The Child Act 2001 () is a Malaysian law which served to consolidate the Juvenile Courts Act 1947 [Act 90], the Women and Girls Protection Act 1973 [Act 106], and the Child Protection Act 1991 [Act 468]. It was enacted partially in order to fulfil Malaysia's obligations under the United Nations Convention on the Rights of the Child. However, it retains the option of corporal punishment for child offenders. In December 2004, members of the legal community suggested that the law needed review, despite its newness, in order to clarify its criminal procedures. One example of the Act's unclarity was brought to light in a 2007 case involving a 13-year-old convicted of murder. Under Section 97(1) of the Act, capital punishment may not be applied to children; Sections 97(2), 97(3), and 97(4) make provisions for alternative punishments for offences which would result in the death penalty if committed by adults, namely detention at the pleasure of the Yang di-Pertuan Agong. However, Section 97(2) was overturned by the Court of Appeal in July 2007 on the grounds that it violated the Constitution of Malaysia's doctrine of separation of powers, leading to the situation that no punishment at all could be rendered.

The Act was meant to give further protection to child offenders.

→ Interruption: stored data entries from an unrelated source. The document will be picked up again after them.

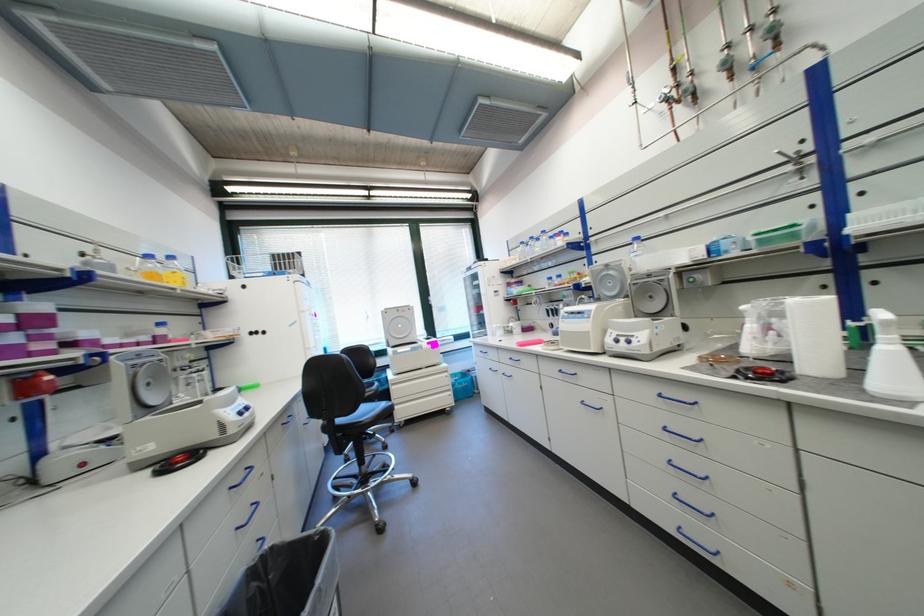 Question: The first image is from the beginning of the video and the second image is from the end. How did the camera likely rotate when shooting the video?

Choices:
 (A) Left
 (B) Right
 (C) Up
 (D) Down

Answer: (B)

There are, however, a number of shortcomings missing from the Act. Besides the uncertainty of detention period under Section 97, another omission is the maximum length of the remand order. For an adult offender, Section 117 of the Criminal Procedure Code provides for a maximum of 14 days remand. Section 84(2) of the Child Act simply allows the court to make a remand order without prescribing the maximum length of remand. This problem was subsequently remedied in a 2003 case which held that the Criminal Procedure Code would govern the remand period of a child.

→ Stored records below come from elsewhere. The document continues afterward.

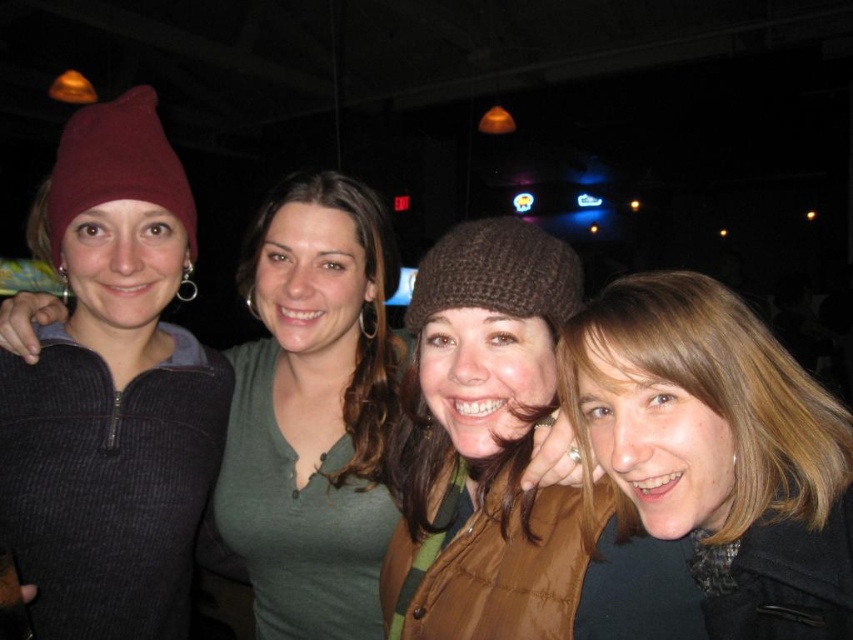 Question: Is matte dark gray sweater at left to the left of knitted brown hat at center from the viewer's perspective?

Choices:
 (A) no
 (B) yes

Answer: (B)

Question: Estimate the real-world distances between objects in this image. Which object is farther from the matte dark gray sweater at left?

Choices:
 (A) maroon knit beanie at left
 (B) blonde hair at center
 (C) knitted brown hat at center

Answer: (B)

Question: Is matte dark gray sweater at left further to the viewer compared to knitted brown hat at center?

Choices:
 (A) yes
 (B) no

Answer: (A)

Question: Among these points, which one is nearest to the camera?

Choices:
 (A) (160, 504)
 (B) (64, 186)

Answer: (B)

Question: Among these objects, which one is farthest from the camera?

Choices:
 (A) matte dark gray sweater at left
 (B) blonde hair at center

Answer: (A)

Question: Is blonde hair at center closer to the viewer compared to maroon knit beanie at left?

Choices:
 (A) yes
 (B) no

Answer: (A)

With regard to the trial procedure, an adult accused has the option to give a sworn evidence, unsworn evidence, or remain silent. The Child Act does not provide for any right to remain silent. Section 90(9) merely allows the child to give sworn or unsworn evidence.

Additional protection
The Act has provided extra protection for a child offender especially with regards to the privacy of the child. The trial for the Court for Children shall be in closed court (in camera). Only certain specified persons are allowed to attend the trial. There now a legal duty for the parents of the child to attend the trial.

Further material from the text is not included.